Farmer John's field has N (2 <= N <= 1000) landmarks in it, uniquely numbered 1..N. Landmark 1 is the barn; the apple tree grove in which Bessie stands all day is landmark N. Cows travel in the field using T (1 <= T <= 2000) bidirectional cow-trails of various lengths between the landmarks. Bessie is not confident of her navigation ability, so she always stays on a trail from its start to its end once she starts it.

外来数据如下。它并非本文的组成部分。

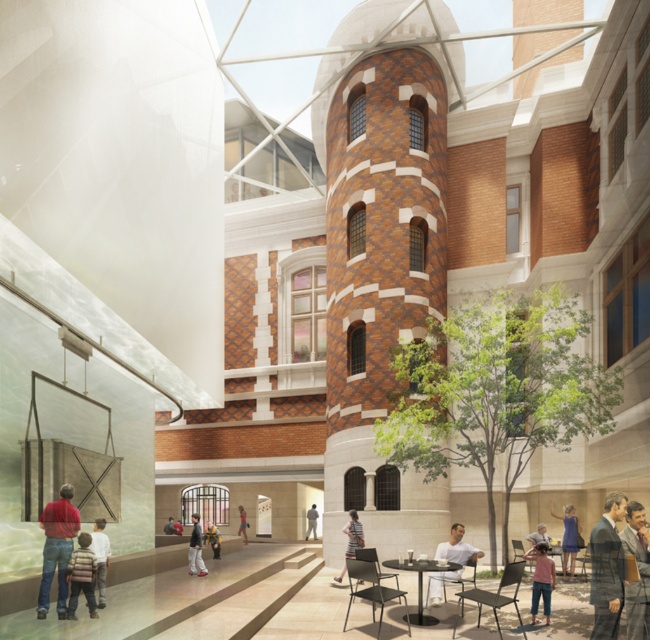 Locate an element on the screen. This screenshot has height=640, width=650. striped shirt at lower left is located at coordinates (99, 557).

Is striped shirt at lower left wider than gray fabric at center?

Yes.

Image resolution: width=650 pixels, height=640 pixels. What do you see at coordinates (99, 557) in the screenshot?
I see `striped shirt at lower left` at bounding box center [99, 557].

Locate an element on the screen. The width and height of the screenshot is (650, 640). striped shirt at lower left is located at coordinates (99, 557).

Is striped sweater at lower left positioned behind striped fabric shirt at center?

No, it is in front of striped fabric shirt at center.

Which of these two, striped sweater at lower left or striped fabric shirt at center, stands shorter?

striped fabric shirt at center is shorter.

This screenshot has height=640, width=650. What do you see at coordinates (81, 576) in the screenshot?
I see `striped sweater at lower left` at bounding box center [81, 576].

You are a GUI agent. You are given a task and a screenshot of the screen. Output one action in this format:
    pyautogui.click(x=<x>, y=<y>)
    Task: Click on the striped sweater at lower left
    Image resolution: width=650 pixels, height=640 pixels.
    Given the screenshot: What is the action you would take?
    pyautogui.click(x=81, y=576)

Who is more forward, (65, 531) or (419, 604)?

Positioned in front is point (65, 531).

Is point (46, 508) closer to camera compared to point (448, 568)?

Yes, point (46, 508) is closer to viewer.

Where is `denim jeans at lower left`? The image size is (650, 640). denim jeans at lower left is located at coordinates (57, 548). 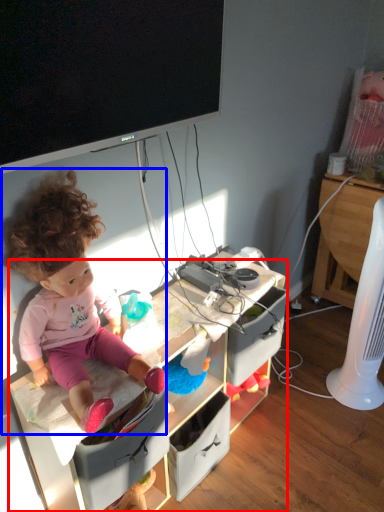 Question: Which object is further to the camera taking this photo, desk (highlighted by a red box) or person (highlighted by a blue box)?

Choices:
 (A) desk
 (B) person

Answer: (A)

Given the trails between the landmarks, determine the minimum distance Bessie must walk to get back to the barn. It is guaranteed that some such route exists.

Input

* Line 1: Two integers: T and N

* Lines 2..T+1: Each line describes a trail as three space-separated integers. The first two integers are the landmarks between which the trail travels. The third integer is the length of the trail, range 1..100.

Output

* Line 1: A single integer, the minimum distance that Bessie must travel to get from landmark N to landmark 1.

Hint

INPUT DETAILS:
There are five landmarks.
OUTPUT DETAILS:
Bessie can get home by following trails 4, 3, 2, and 1.

这题直接用Google翻译一下，一眼就能看出来是个最短路的问题。我记得最短路好像是大一上学期结训之前几天说的，但是那时候在划水摸大鱼（bushi， 然后我就去复习了一下最短路的算法，正好趁着这个题来复习一下迪杰斯特拉算法。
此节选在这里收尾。